Le Talmud Torah des parents par Emmanuel Calef, Rabbin en devenir. Ancien directeur des Talmudei Torah JEM. 

Les rabbins, épisode #1 « Papa, maman, à quoi ça sert un rabbin ? » 

« Avez-vous pris RDV avec le rabbin pour la Bar Mitsvah ? », « Quel rabbin officie ce Shabbat ? », « On avait un super rabbin pour notre mariage, il jouait du sifflet, de la guitare et du trombone tout en récitant les psaumes et en dansant la Horah ! »…

Tant de questions qui tournent autour de ce personnage central de nos synagogues : le (ou la) rabbin ! 

Entamant mes propres études rabbiniques au Jewish Theological Seminary de New York après avoir dirigé notre Talmud Torah pendant plusieurs années, il me semblait important de répondre à cette question que tout parent a entendue au moins une fois : « papa, maman, à quoi ça sert un rabbin ? » 

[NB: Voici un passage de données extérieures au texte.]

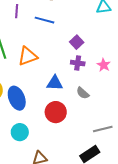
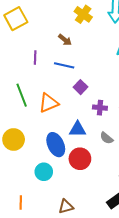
purple square: (77, 42) -> (81, 87), moved
blue ellipse: (17, 98) -> (56, 145), moved
cyan circle: (20, 132) -> (44, 172), moved

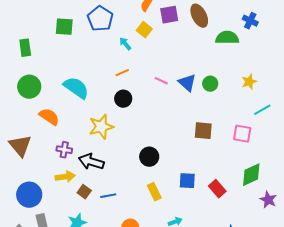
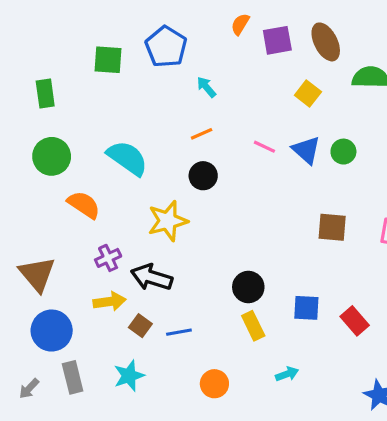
yellow square: (144, 30) -> (308, 94), moved
brown triangle: (20, 146) -> (37, 274), moved
purple cross: (64, 150) -> (108, 258), turned -35
black circle: (149, 157) -> (248, 287), moved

D’abord, d’où vient le mot et que veut-il dire ? Et puis : Rabbin, Rabbi, Rav, Rabban, Rebbe,… est-ce qu’il y a des différences ? 

Le mot « Rabbin » vient de l’hébreu Rabbi רַבִּי‎ qui vient de la racine Rav רב qui veut initialement dire « grand, beaucoup, multiple » et qui évoluera pour dire « Maître », au sens de celui qui est « grand » (par son savoir, sa sagesse, sa capacité d’écoute, d’enseignement, de transmission…) et « révéré ». « Rabbi» רַבִּי est la contraction de «Rav Cheli » רב שלי qui veut simplement dire « Mon Maître » (vous pouvez essayer d’appeler le Rabbin « mon grand », ou « ma grande », mais ça risque d’être mal interprété… surtout si vous dites la même chose deux minutes plus tard à votre fils ou à votre fille). 

Dans l’Antiquité

Le mot Rabbin n’apparaît nulle part dans la Torah (et pour cause, comme nous le verrons l’idée même de Rabbin était loin du système hébreu biblique). Mais des mots et des significations proches se trouvent dans les livres des Prophètes (Neviim) et des Hagiographes (Ketouvim). Daniel (1:3) et le prophète Jérémie (39:13) utilisent le terme «  רַב־סָרִיס » (Rav-saris) pour signifier « chef des eunuques » indiquant un haut fonctionnaire dans un contexte babylonien. Toujours Daniel (2:48) utilise l’expression רַב־סִגְנִין עַל כָּל־חַכִּימֵי בָבֶל (Rav Signin al hakhamey Bavel) : « chef suprême de tous les sages de Babel. » 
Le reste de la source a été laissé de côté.